Agricultural Marketing Functions

Under the marketing system, there is the responsibility of realising the value of the goods delivered to the final consumers and distributing it to various marketing products at each stage as they move through the marketing channels.

Prices are determined by the aggregate forces of demand and supply in a market, while prices are discovered at each stage in the marketing channel.

Price is discovered in an individual market by retailers and consumers, whereas price determination takes place in the total market by the forces of demand and supply.

Risk Taking and Risk Bearing

There is always a time lag between harvesting and final consumption. Risk is imminent under such a situation and this is borne by the producers, traders, and others involved in the marketing process.

Hardy has defined risk as uncertainty about cost, loss, or damage. Risk-bearing ability means the ability to withstand losses or adverse conditions faced while carrying out various marketing functions. There is risk of losses due to fire, flood, famine, rodents, quality deterioration, price fall, change in taste, habit, or fashion, etc. There are three types of risks:

1. Physical risk: This is caused during weighing, bagging, transportation, storage, etc. It consists of loss of quantity.

2. Price risk: Because of the special characteristics of agricultural products, price risk is a common phenomenon. Price fluctuations occur during the same day, week, month, or year.

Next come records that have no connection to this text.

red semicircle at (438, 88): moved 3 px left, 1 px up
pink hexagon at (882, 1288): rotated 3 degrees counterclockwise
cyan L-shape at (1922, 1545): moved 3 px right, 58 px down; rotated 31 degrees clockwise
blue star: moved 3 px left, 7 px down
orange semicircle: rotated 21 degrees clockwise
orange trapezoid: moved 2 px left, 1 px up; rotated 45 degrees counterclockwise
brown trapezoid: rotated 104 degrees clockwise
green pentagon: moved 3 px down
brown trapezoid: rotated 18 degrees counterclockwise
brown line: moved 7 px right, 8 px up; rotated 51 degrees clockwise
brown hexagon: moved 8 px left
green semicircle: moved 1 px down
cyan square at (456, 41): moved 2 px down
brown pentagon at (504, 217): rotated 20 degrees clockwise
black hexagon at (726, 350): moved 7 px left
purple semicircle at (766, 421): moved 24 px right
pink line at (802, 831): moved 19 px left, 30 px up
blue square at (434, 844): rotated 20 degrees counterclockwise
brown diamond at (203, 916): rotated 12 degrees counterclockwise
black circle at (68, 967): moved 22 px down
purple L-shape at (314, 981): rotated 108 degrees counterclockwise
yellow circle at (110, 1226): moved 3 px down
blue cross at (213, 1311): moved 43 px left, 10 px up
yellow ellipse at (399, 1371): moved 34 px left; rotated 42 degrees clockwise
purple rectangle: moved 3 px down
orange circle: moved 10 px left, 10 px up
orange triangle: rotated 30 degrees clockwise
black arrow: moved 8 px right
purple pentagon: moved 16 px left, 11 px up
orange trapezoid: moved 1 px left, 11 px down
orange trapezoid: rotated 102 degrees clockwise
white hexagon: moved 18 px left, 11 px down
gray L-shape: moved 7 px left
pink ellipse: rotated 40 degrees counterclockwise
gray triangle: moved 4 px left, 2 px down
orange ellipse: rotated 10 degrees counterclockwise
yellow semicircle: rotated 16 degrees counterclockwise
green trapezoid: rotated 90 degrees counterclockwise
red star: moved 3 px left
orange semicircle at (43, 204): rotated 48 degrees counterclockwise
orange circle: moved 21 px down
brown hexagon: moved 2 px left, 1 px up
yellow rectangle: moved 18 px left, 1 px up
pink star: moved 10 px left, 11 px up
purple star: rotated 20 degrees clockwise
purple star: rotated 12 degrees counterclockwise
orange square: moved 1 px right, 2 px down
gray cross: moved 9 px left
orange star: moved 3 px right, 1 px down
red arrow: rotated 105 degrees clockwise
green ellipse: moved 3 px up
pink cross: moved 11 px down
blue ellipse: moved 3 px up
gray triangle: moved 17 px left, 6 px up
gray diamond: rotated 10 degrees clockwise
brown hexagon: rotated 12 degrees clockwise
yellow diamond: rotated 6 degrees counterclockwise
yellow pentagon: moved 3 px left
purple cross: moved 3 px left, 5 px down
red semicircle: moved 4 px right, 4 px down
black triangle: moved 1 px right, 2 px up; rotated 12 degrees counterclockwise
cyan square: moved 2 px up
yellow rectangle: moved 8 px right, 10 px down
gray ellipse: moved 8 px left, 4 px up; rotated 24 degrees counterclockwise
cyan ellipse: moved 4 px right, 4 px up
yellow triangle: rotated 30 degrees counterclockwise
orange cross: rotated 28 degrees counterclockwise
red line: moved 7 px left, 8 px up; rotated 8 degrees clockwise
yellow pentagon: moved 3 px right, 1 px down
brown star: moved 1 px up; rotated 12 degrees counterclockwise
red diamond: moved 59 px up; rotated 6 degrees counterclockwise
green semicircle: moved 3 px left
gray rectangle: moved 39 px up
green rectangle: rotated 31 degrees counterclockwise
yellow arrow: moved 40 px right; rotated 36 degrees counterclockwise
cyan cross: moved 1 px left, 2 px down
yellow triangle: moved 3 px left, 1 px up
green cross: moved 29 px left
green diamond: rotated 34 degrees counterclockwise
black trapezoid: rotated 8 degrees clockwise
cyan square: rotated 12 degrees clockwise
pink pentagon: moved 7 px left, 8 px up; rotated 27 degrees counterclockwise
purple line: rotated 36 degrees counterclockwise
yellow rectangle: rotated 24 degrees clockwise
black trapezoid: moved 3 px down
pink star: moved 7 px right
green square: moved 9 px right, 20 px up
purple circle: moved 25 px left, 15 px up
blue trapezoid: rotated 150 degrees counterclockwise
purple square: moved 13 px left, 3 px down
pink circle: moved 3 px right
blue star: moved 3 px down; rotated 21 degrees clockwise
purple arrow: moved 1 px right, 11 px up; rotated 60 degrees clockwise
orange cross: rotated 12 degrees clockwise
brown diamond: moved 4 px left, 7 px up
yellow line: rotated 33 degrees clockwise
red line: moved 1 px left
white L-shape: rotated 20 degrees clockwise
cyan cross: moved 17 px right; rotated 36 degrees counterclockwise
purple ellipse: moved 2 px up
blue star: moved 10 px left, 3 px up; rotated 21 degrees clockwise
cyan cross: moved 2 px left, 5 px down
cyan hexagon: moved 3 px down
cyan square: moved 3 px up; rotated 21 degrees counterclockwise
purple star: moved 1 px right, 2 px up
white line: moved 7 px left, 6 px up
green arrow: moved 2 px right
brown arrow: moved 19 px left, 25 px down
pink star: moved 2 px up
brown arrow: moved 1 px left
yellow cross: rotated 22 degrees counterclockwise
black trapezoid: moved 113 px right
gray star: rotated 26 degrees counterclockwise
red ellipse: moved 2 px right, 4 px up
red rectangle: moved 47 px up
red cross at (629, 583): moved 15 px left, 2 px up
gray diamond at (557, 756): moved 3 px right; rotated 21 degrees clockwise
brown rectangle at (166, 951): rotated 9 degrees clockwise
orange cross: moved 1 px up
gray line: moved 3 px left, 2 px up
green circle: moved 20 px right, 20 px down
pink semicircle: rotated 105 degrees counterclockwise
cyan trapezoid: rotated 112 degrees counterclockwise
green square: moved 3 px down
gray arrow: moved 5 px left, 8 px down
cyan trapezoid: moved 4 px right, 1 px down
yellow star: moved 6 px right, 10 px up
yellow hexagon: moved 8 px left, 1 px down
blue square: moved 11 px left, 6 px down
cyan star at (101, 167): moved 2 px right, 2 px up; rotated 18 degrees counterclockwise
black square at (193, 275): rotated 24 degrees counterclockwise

3. Institutional risk: Government policies like movement restrictions on food grains and the imposition of levies bring losses to the markets. Risk can be reduced by improving storage structures, insurance, and market information.

Financing

Money or credit is an important means to carry out various marketing functions. The financing function of marketing involves the use of capital to meet the financial requirements of agencies engaged in various marketing activities.

A farm product takes time for goods to reach into the hands of the ultimate consumers. Therefore, it needs the service of providing the credit and money to meet the cost of selling merchandise into the hands of the final users. This is commonly referred to as the finance function in the market.

Buying and Selling

Buying and selling are the most important activities in the marketing process. Buying involves the purchase of the right goods at the right place, at the right time, at the right price, and in the right quantity. Selling is one of the dispersing functions. Selling in business would mean the transfer of ownership of goods or services to a buyer in exchange for money.

Selling consists of sub-functions viz: product planning and development, contractual function, demand creation, and negotiation. Selling occurs at various stages. Initially, farmers sell to village merchants or to a merchant in a regulated market, again wholesale merchants sell produce to retailers, and retailers sell to consumers.